Figure 5. Dox-induced mitochondrial ROS stabilizes HIF1A through the downregulation of PHD and promotes IGFBP3-induced cardiac apoptosis. (A) H9c2 cells and tissues from rats administered with indicated concentrations of Dox were subjected to western blotting. (B, C) Dox-exposed cells were treated with the ROS scavenger NAC (B), mitochondria complex I inhibitor rotenone (Rot) or the NADPH oxidase inhibitor Apo (C). The harvested cellular extract was analyzed using western blotting. (D) Cells were transfected with a PHD overexpression plasmid of the indicated amount and levels of HIF1α, IGFBP3, pro-survival, and pro-apoptotic proteins in cells and cell culture medium (for secreted IGFBP3) were measured by western blot analysis.

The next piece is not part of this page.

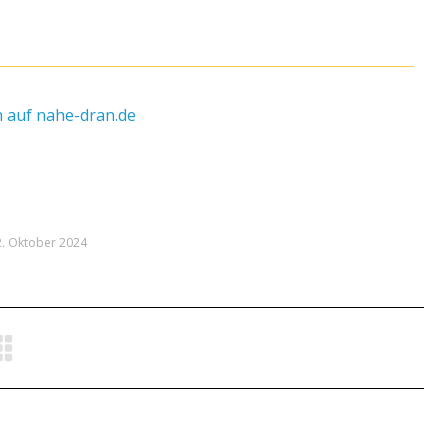
 auf nahe-dran.de
. Oktober 2024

Data represents as the mean ± standard deviation of the mean (n = 3). Statistical significance is represented as follows: *P < 0.05, **P < 0.01.

Altogether, the current study suggests that Dox-induced ROS generation inhibits PHD expression, leading to translocation of HIF1A to the nucleus and enhancing the expression as well as secretion of IGFBP3 and thereby blocks IGF1 pro-survival signaling, resulting in increased cardiac cell apoptosis (Figure 6).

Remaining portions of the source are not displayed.